The president may soon realize his endorsements carry less weight in midterm election swing districts.
So far, Trump has supported few GOP candidates in the most competitive House districts that will determine which party controls the chamber after November’s elections. He picked up his endorsement pace in recent days with stops in battleground Minnesota, Kansas and Iowa districts, which he will follow with rallies in Pennsylvania, Ohio and Kentucky.
But early signs indicate Trump’s backing holds less sway in some of the more ideologically divided districts that Republicans need to win to keep the House. While Trump’s support should boost Republicans trying to unseat Senate Democrats in staunchly pro-Trump states, he may not help much in the battle for the House, where opposition to the president and his policies has defined many races.
Polling suggests Trump’s tweeted endorsement of candidates in two key GOP-held districts has failed to help. In western Pennsylvania’s 17th District, where incumbent GOP Rep. Keith Rothfus and Democratic Rep. Conor Lamb face off due to redistricting, the president’s support for the Republican has not moved the needle, according to a Monmouth University poll released Wednesday.
Only 11 percent of likely voters there say the endorsement makes them more likely to support Rothfus, while 28 percent say it makes them less likely and 61 percent say it has no effect. Still, just 33 percent of likely voters have heard about Trump’s endorsement.
“It’s probably good news for Rothfus that few voters are aware of Trump’s endorsement because it really doesn’t help him,” Patrick Murray, director of the Monmouth University Polling Institute, said in a statement. The poll showed a double-digit lead for Lamb in three different voter turnout models.

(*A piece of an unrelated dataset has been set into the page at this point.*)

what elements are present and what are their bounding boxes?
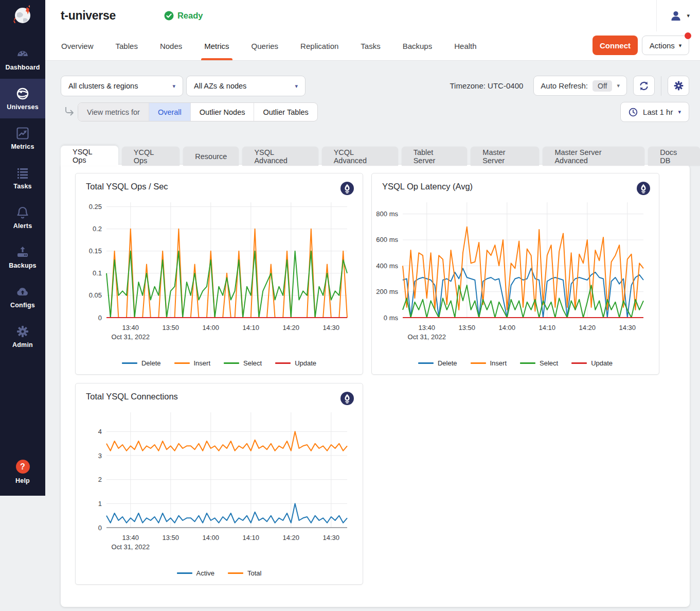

Trump also endorsed Jay Webber, a New Jersey state assemblyman competing with Democratic former prosecutor Mikie Sherrill to replace retiring GOP Rep. Rodney Frelinghuysen in the state’s 11th District. A Monmouth poll released Tuesday found a lead for Sherrill, but only 31 percent of likely voters said they heard about the president’s support for the Republican.
Regardless of whether they knew about Trump’s endorsement, only 15 percent said it would make them more likely to vote for Webber. Twenty-eight percent responded that it would make them less likely to back the Republican, while 56 percent said it would make no difference.
“It’s no surprise that Webber has not been trumpeting the president’s endorsement when you look at these poll numbers. Trump does not really help even though this is a Republican district,” Murray said in a statement along with that poll release.
Both districts have a slight Republican lean. The Pennsylvania and New Jersey seats rate as “R+3” seats, according to Cook Political Report’s Partisan Voter Index. It measures how districts vote relative to the nation as a whole in recent presidential elections.
Monmouth has not yet polled voters about a Trump endorsement in other swing districts, and CNBC could not find House surveys that asked a similar question.
Trump only recently started backing more candidates in races considered highly competitive, including Republican Jim Hagedorn in Minnesota’s Democratic-held 1st District and GOP Rep. David Young in Iowa’s 3rd District. Nonpartisan forecasters consider both contests toss-ups. The Minnesota and Iowa seats have PVI ratings of “R+5” and “R+1,” respectively.
Of course, polls in two districts do not capture how Trump’s endorsements will influence other races in distinct areas. But they suggest that Trump may have some tough decisions to make about whom to endorse and hold rallies for as he heads out on an arduous campaign schedule in the month before the elections.
The composition of the House has big stakes for him, as Democratic control could make it harder for him to pass his priorities and lead to congressional investigations of his administration.
The White House, for its part, thinks Republicans need to tie themselves more closely to Trump if they want to hold a House majority, according to The New York Times. A White House spokeswoman did not immediately respond to a request to comment on whether the administration thinks Trump could hurt some Republican House candidates.
In addition, nothing indicates Trump’s endorsement of Senate or House candidates in areas he won overwhelmingly hurts them. The president’s support appears particularly important in states such as Missouri, Indiana, North Dakota and West Virginia, which he carried by roughly 20 points or more as he won the presidency.
Vulnerable Democratic Senate incumbents in those states such as Heidi Heitkamp of North Dakota and Joe Donnelly of Indiana have touted their efforts to work with Trump as they try to hold their seats. Recent polls have largely showed Heitkamp trailing GOP Rep. Kevin Cramer, while Donnelly has a slight lead over Republican former state lawmaker Mike Braun.